*** Opening Material to process ***

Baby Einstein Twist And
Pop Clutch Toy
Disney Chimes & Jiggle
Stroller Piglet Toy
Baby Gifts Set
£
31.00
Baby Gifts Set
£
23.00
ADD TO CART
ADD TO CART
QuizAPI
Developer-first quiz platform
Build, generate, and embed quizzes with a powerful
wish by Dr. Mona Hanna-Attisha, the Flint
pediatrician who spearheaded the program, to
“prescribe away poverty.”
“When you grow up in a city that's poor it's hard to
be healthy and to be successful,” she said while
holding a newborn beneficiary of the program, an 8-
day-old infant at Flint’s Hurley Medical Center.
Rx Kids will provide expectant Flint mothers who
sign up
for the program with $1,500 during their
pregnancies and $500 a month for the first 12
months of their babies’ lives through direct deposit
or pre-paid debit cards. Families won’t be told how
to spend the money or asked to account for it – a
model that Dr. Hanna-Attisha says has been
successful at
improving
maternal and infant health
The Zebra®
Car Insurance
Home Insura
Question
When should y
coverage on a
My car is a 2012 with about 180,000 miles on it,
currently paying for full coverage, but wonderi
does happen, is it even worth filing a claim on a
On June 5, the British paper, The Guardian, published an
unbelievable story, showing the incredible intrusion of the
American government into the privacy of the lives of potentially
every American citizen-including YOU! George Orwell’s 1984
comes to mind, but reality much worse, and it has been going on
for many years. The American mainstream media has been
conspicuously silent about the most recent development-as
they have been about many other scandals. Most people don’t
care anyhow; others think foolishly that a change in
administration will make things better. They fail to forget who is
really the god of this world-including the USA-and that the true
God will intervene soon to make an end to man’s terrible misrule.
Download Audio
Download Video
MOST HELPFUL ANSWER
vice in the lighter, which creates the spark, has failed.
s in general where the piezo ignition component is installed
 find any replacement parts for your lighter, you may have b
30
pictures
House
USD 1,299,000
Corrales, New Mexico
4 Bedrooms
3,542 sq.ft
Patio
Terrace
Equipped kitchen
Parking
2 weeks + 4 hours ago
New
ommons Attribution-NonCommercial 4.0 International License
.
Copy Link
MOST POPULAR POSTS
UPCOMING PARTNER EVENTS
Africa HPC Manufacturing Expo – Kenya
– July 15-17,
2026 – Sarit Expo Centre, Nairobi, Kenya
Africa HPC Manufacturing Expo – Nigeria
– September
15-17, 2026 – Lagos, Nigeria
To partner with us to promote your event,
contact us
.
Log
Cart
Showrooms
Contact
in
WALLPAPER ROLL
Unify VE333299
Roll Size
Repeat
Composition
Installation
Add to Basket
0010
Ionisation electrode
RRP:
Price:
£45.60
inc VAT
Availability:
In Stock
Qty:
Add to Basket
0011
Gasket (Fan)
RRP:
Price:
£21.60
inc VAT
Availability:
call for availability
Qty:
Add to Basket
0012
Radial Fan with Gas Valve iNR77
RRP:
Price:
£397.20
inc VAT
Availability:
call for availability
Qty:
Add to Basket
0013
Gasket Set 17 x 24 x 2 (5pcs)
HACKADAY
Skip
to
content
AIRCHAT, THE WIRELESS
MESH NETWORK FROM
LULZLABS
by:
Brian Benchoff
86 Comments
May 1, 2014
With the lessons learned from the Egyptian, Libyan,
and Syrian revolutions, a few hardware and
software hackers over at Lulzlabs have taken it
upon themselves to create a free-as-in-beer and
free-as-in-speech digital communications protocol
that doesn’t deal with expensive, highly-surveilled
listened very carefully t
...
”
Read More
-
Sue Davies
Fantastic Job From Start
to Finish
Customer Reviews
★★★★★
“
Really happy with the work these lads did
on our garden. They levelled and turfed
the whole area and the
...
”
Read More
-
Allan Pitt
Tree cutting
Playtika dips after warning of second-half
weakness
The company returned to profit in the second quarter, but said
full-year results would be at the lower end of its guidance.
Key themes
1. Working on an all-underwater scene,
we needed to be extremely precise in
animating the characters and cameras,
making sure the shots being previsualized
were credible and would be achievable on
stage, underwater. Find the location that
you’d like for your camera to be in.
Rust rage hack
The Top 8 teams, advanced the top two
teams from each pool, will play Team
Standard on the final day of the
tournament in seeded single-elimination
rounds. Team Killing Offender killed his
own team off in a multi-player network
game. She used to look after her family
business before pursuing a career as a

*** Closing Material to process ***

### Work order
All records above must be set down exactly, please.

### Expected answer
Baby Einstein Twist And
Pop Clutch Toy
Disney Chimes & Jiggle
Stroller Piglet Toy
Baby Gifts Set
£
31.00
Baby Gifts Set
£
23.00
ADD TO CART
ADD TO CART
QuizAPI
Developer-first quiz platform
Build, generate, and embed quizzes with a powerful
wish by Dr. Mona Hanna-Attisha, the Flint
pediatrician who spearheaded the program, to
“prescribe away poverty.”
“When you grow up in a city that's poor it's hard to
be healthy and to be successful,” she said while
holding a newborn beneficiary of the program, an 8-
day-old infant at Flint’s Hurley Medical Center.
Rx Kids will provide expectant Flint mothers who
sign up
for the program with $1,500 during their
pregnancies and $500 a month for the first 12
months of their babies’ lives through direct deposit
or pre-paid debit cards. Families won’t be told how
to spend the money or asked to account for it – a
model that Dr. Hanna-Attisha says has been
successful at
improving
maternal and infant health
The Zebra®
Car Insurance
Home Insura
Question
When should y
coverage on a
My car is a 2012 with about 180,000 miles on it,
currently paying for full coverage, but wonderi
does happen, is it even worth filing a claim on a
On June 5, the British paper, The Guardian, published an
unbelievable story, showing the incredible intrusion of the
American government into the privacy of the lives of potentially
every American citizen-including YOU! George Orwell’s 1984
comes to mind, but reality much worse, and it has been going on
for many years. The American mainstream media has been
conspicuously silent about the most recent development-as
they have been about many other scandals. Most people don’t
care anyhow; others think foolishly that a change in
administration will make things better. They fail to forget who is
really the god of this world-including the USA-and that the true
God will intervene soon to make an end to man’s terrible misrule.
Download Audio
Download Video
MOST HELPFUL ANSWER
vice in the lighter, which creates the spark, has failed.
s in general where the piezo ignition component is installed
 find any replacement parts for your lighter, you may have b
30
pictures
House
USD 1,299,000
Corrales, New Mexico
4 Bedrooms
3,542 sq.ft
Patio
Terrace
Equipped kitchen
Parking
2 weeks + 4 hours ago
New
ommons Attribution-NonCommercial 4.0 International License
.
Copy Link
MOST POPULAR POSTS
UPCOMING PARTNER EVENTS
Africa HPC Manufacturing Expo – Kenya
– July 15-17,
2026 – Sarit Expo Centre, Nairobi, Kenya
Africa HPC Manufacturing Expo – Nigeria
– September
15-17, 2026 – Lagos, Nigeria
To partner with us to promote your event,
contact us
.
Log
Cart
Showrooms
Contact
in
WALLPAPER ROLL
Unify VE333299
Roll Size
Repeat
Composition
Installation
Add to Basket
0010
Ionisation electrode
RRP:
Price:
£45.60
inc VAT
Availability:
In Stock
Qty:
Add to Basket
0011
Gasket (Fan)
RRP:
Price:
£21.60
inc VAT
Availability:
call for availability
Qty:
Add to Basket
0012
Radial Fan with Gas Valve iNR77
RRP:
Price:
£397.20
inc VAT
Availability:
call for availability
Qty:
Add to Basket
0013
Gasket Set 17 x 24 x 2 (5pcs)
HACKADAY
Skip
to
content
AIRCHAT, THE WIRELESS
MESH NETWORK FROM
LULZLABS
by:
Brian Benchoff
86 Comments
May 1, 2014
With the lessons learned from the Egyptian, Libyan,
and Syrian revolutions, a few hardware and
software hackers over at Lulzlabs have taken it
upon themselves to create a free-as-in-beer and
free-as-in-speech digital communications protocol
that doesn’t deal with expensive, highly-surveilled
listened very carefully t
...
”
Read More
-
Sue Davies
Fantastic Job From Start
to Finish
Customer Reviews
★★★★★
“
Really happy with the work these lads did
on our garden. They levelled and turfed
the whole area and the
...
”
Read More
-
Allan Pitt
Tree cutting
Playtika dips after warning of second-half
weakness
The company returned to profit in the second quarter, but said
full-year results would be at the lower end of its guidance.
Key themes
1. Working on an all-underwater scene,
we needed to be extremely precise in
animating the characters and cameras,
making sure the shots being previsualized
were credible and would be achievable on
stage, underwater. Find the location that
you’d like for your camera to be in.
Rust rage hack
The Top 8 teams, advanced the top two
teams from each pool, will play Team
Standard on the final day of the
tournament in seeded single-elimination
rounds. Team Killing Offender killed his
own team off in a multi-player network
game. She used to look after her family
business before pursuing a career as a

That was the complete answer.